Have owned my DB for nearly 2 years now without any problems but descaled it yesterday and had no steam afterwards, just 3 beeps. It looks like the steam boiler didn't fill at some point in the process.

I couldn't get it to work yesterday but after being switched off overnight it worked OK again this morning.

Anyone else had this or know what the problem is?


----------



## ajohn (Sep 23, 2017)

I believe 3 beeps means that the steam boiler didn't reach temperature. Sometimes if steam is selected just at the point when brew temperature is reached it beeps as the steam boiler is still heating.

There was a firmware release a long time ago where people could manage to get steam boiler heating with no water in it related to descaling. Going on Breville pages that aren't available now very few were released. When this happened the machines were basically broke and needed repairing. Either a thermal fuse replacing or that and a new heating element. If it's ok now can't have been that.

I've not noticed any problems descaling. I always let descale fill and heat before exiting descale. I vaguely recollect one instance where it didn't reheat maybe because I did a lot of flushes but it did when I exited,

The first refurb I had failed as described but for a different reason. On the first power up and fill the pump made a hell of a racket and was obviously failing to pump water at times. Net result was the steam boiler overheating and a broken machine that was sent back. It did produce steam during the first power up for a while and then none some mins later as the boiler had cooled. 3 beeps then too.

John

-


----------



## robashton (May 9, 2015)

FYI I had this today and it was related to the de-scaler solution confusing a sensor or such (And is tangentially related to a similar issue where the machine refuses to descale because of presumably the same sensor)

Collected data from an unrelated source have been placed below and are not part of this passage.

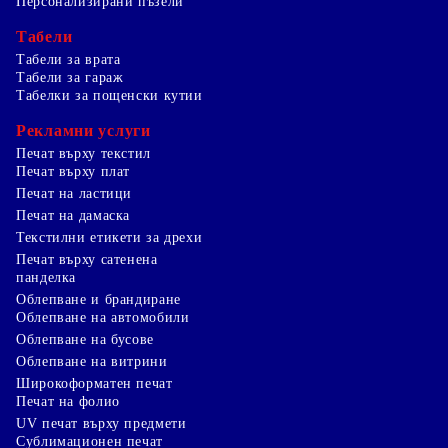
Персонализирани пъзели
Табели
Табели за врата
Табели за гараж
Табелки за пощенски кутии
Рекламни услуги
Печат върху текстил
Печат върху плат
Печат на ластици
Печат на дамаска
Текстилни етикети за дрехи
Печат върху сатенена
панделка
Облепване и брандиране
Облепване на автомобили
Облепване на бусове
Облепване на витрини
Широкоформатен печат
Печат на фолио
UV печат върху предмети
Сублимационен печат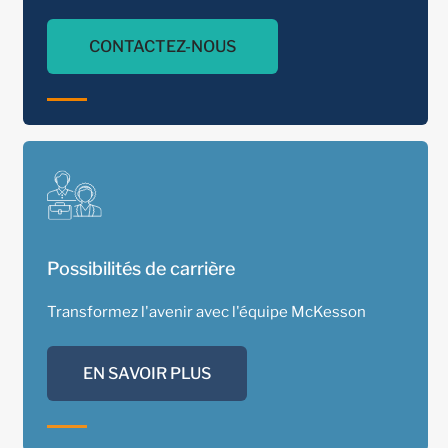
CONTACTEZ-NOUS
Possibilités de carrière
Transformez l'avenir avec l'équipe McKesson
EN SAVOIR PLUS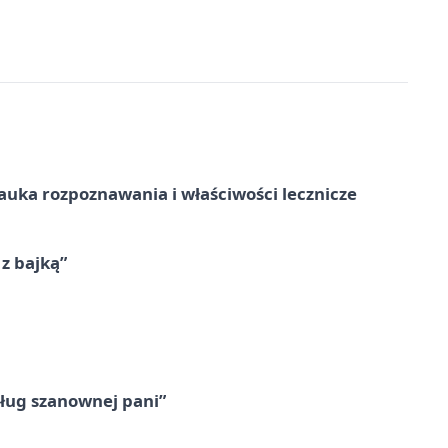
– nauka rozpoznawania i właściwości lecznicze
 z bajką”
ług szanownej pani”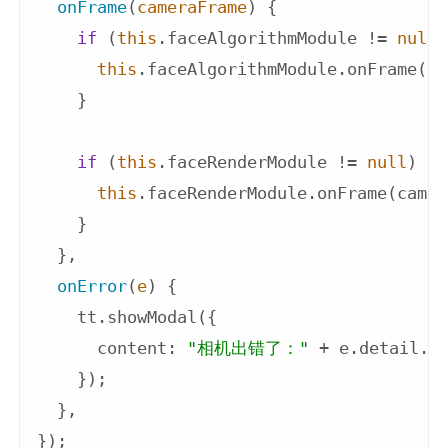
onFrame
(
cameraFrame
)
 {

I ended up (as I had the sage apart anyway) manually pouring some fresh water into the boiler directly - which seemed to clear it, I probably don't recommend that.


----------



## ajohn (Sep 23, 2017)

Sounds like it may be the level sensors and they need cleaning. It's the usual reason for the valve error when trying to descale.

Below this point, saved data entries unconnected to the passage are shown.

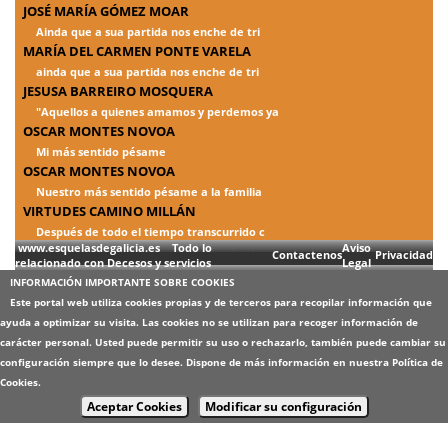
JOSÉ MARÍA GÓMEZ MOAR
Ainda que a sua partida nos enche de tri
MARÍA DEL CARMEN PONTE VARELA
ainda que a sua partida nos enche de tri
JESUSA BARREIRO MOSQUERA
"Aquellos a quienes amamos y perdemos ya
OSCAR MONTES NOVOA
Mi más sentido pésame
OSCAR MONTES NOVOA
Nuestro más sentido pésame a la familia
VIRTUDES CAMINO MILLÁN
Después de todo el tiempo transcurrido c
www.esquelasdegalicia.es Todo lo
Aviso
Contactenos
Privacidad
relacionado con Decesos y servicios
Legal
INFORMACIÓN IMPORTANTE SOBRE COOKIES
Este portal web utiliza cookies propias y de terceros para recopilar información que
ayuda a optimizar su visita. Las cookies no se utilizan para recoger información de
carácter personal. Usted puede permitir su uso o rechazarlo, también puede cambiar su
configuración siempre que lo desee. Dispone de más información en nuestra
Política de
Cookies
.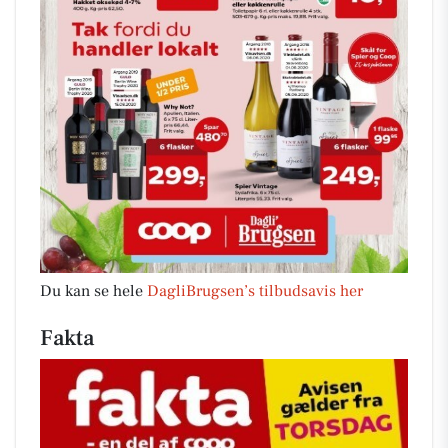
Du kan se hele
DagliBrugsen’s tilbudsavis her
Fakta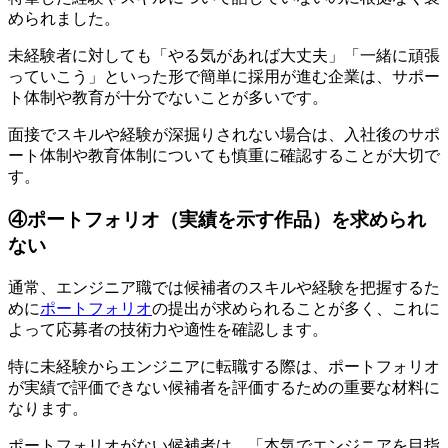
められました。
未経験者に対しても「やる気があれば大丈夫」「一緒に頑張
っていこう」といった形で簡単に採用が進む企業は、サポー
ト体制や教育が十分でないことが多いです。
面接でスキルや経験が深掘りされない場合は、入社後のサポ
ート体制や教育体制についても慎重に確認することが大切で
す。
④ポートフォリオ（実績を示す作品）を求められ
ない
通常、エンジニア職では候補者のスキルや経験を把握するた
めに
ポートフォリオ
の提出が求められることが多く、これに
よって応募者の技術力や適性を確認します。
特に未経験からエンジニアに転職する際は、ポートフォリオ
が実績で評価できない候補者を評価するための重要な材料に
なります。
ポートフォリオがない候補者は、「本気でエンジニアを目指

This rather wordy video might help with which ones are level probes






Also here

https://outwestcoffee.com.au/index.php/2018/03/02/breville-valv-error-during-descaling/

People have mentioned engineers cleaning them but never mention how. If plain stainless I'd use wire wool or a brillo pad. Maybe even fine emery cloth with a bit of soapy water on it - rather than oil.

I'm due to take a look in mine and check that sort of thing but haven't yet. I have an O ring kit from the .au site and will fit that too after measuring the sizes. Also take a look at how clean the solenoid valves are - with care as there seems to be a shaped moulded seal on one which will be hard to replace if damaged. Might be on the .au site but have seen out of stock on other sites.

John

-


----------